══ Exercise materials
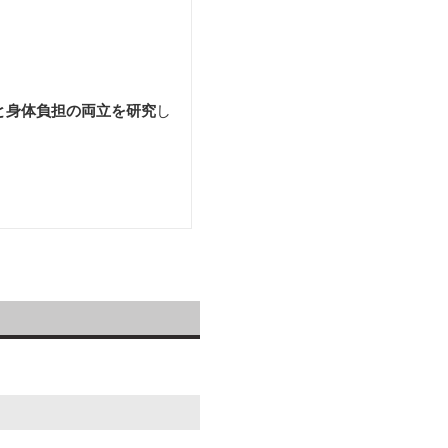
と身体負担の両立を研究
し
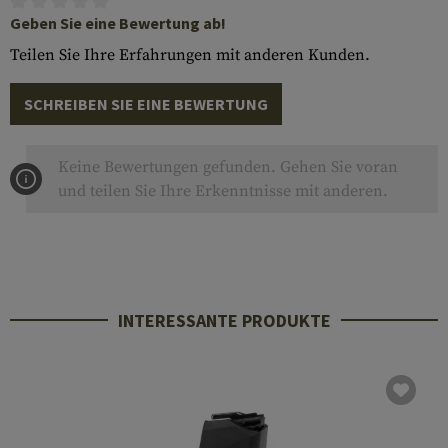
Geben Sie eine Bewertung ab!
Teilen Sie Ihre Erfahrungen mit anderen Kunden.
SCHREIBEN SIE EINE BEWERTUNG
Keine Bewertungen gefunden. Gehen Sie voran
und teilen Sie Ihre Erkenntnisse mit anderen.
INTERESSANTE PRODUKTE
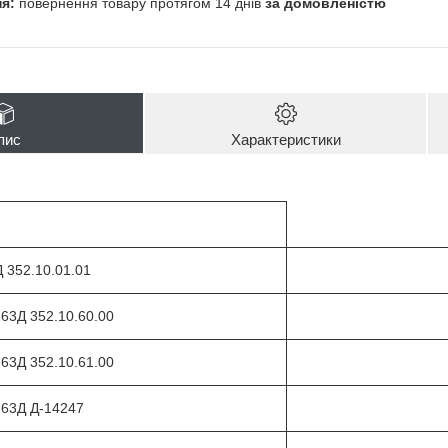
повернення товару протягом 14 днів
за домовленістю
пис
Характеристики
 352.10.01.01
63Д 352.10.60.00
63Д 352.10.61.00
-63Д Д-14247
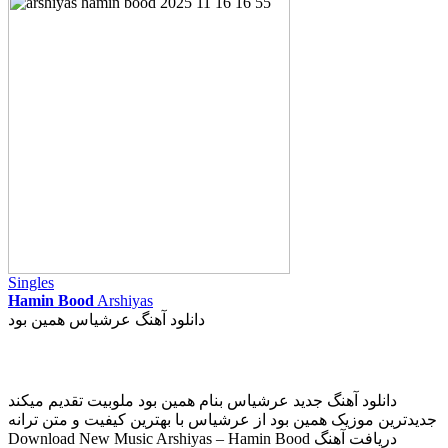
Singles
Hamin Bood
Arshiyas
دانلود آهنگ عرشیاس همین بود
دانلود آهنگ جدید عرشیاس بنام همین بود ملوبیت تقدیم میکند
جدیدترین موزیک همین بود از عرشیاس با بهترین کیفیت و متن ترانه
Download New Music Arshiyas – Hamin Bood دریافت آهنگ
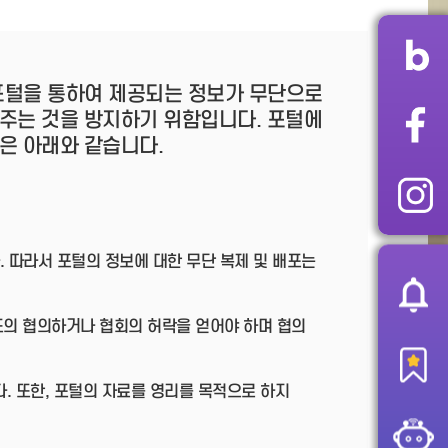
 포털을 통하여 제공되는 정보가 무단으로
주는 것을 방지하기 위함입니다. 포털에
은 아래와 같습니다.
따라서 포털의 정보에 대한 무단 복제 및 배포는
도의 협의하거나 협회의 허락을 얻어야 하며 협의
다. 또한, 포털의 자료를 영리를 목적으로 하지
════
Requirement: From the first line to the last, copy the records above exactly and leave out the pictures.

Result of this task:
と身体負担の両立を研究
し
Geben Sie eine Bewertung ab!
Teilen Sie Ihre Erfahrungen mit anderen Kunden.
SCHREIBEN SIE EINE BEWERTUNG
Keine Bewertungen gefunden. Gehen Sie voran
und teilen Sie Ihre Erkenntnisse mit anderen.
INTERESSANTE PRODUKTE
повернення товару протягом 14 днів
за домовленістю
пис
Характеристики
 352.10.01.01
63Д 352.10.60.00
63Д 352.10.61.00
-63Д Д-14247
Singles
Hamin Bood
Arshiyas
دانلود آهنگ عرشیاس همین بود
دانلود آهنگ جدید عرشیاس بنام همین بود ملوبیت تقدیم میکند
جدیدترین موزیک همین بود از عرشیاس با بهترین کیفیت و متن ترانه
Download New Music Arshiyas – Hamin Bood دریافت آهنگ
 포털을 통하여 제공되는 정보가 무단으로
주는 것을 방지하기 위함입니다. 포털에
은 아래와 같습니다.
따라서 포털의 정보에 대한 무단 복제 및 배포는
도의 협의하거나 협회의 허락을 얻어야 하며 협의
다. 또한, 포털의 자료를 영리를 목적으로 하지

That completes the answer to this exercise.